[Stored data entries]
-- Opening Marker --
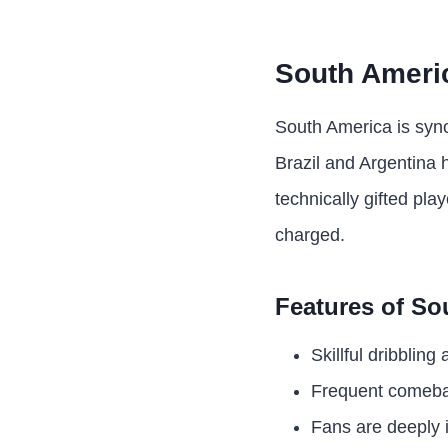
South Americ
South America is synon
Brazil and Argentina 
technically gifted pla
charged.
Features of So
Skillful dribbling
Frequent comeba
Fans are deeply i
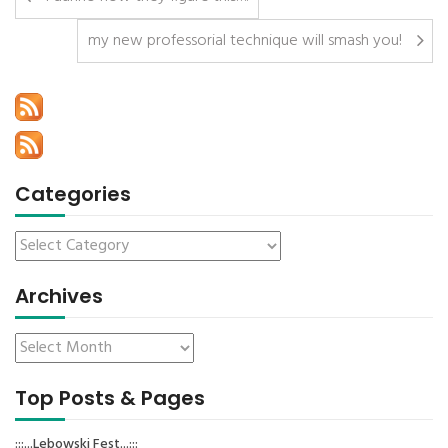
my new professorial technique will smash you!
Categories
Archives
Top Posts & Pages
:::...Lebowski Fest...:::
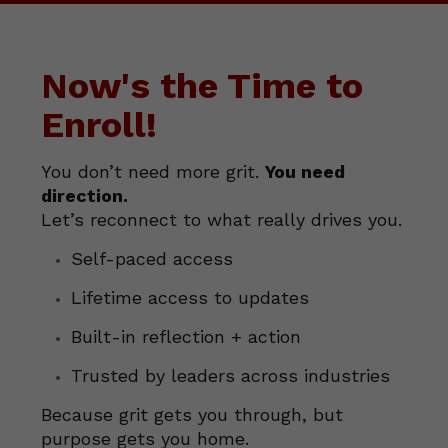
Now's the Time to
Enroll!
You don’t need more grit.
You need
direction.
Let’s reconnect to what really drives you.
Self-paced access
Lifetime access to updates
Built-in reflection + action
Trusted by leaders across industries
Because grit gets you through, but
purpose gets you home.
-- Closing Marker --
Directions - The records above need to be copied exactly, though not their pictures.

Your response -
South Americ
South America is synon
Brazil and Argentina 
technically gifted pla
charged.
Features of So
Skillful dribbling
Frequent comeba
Fans are deeply i
my new professorial technique will smash you!
Categories
Archives
Top Posts & Pages
:::...Lebowski Fest...:::
Now's the Time to
Enroll!
You don’t need more grit.
You need
direction.
Let’s reconnect to what really drives you.
Self-paced access
Lifetime access to updates
Built-in reflection + action
Trusted by leaders across industries
Because grit gets you through, but
purpose gets you home.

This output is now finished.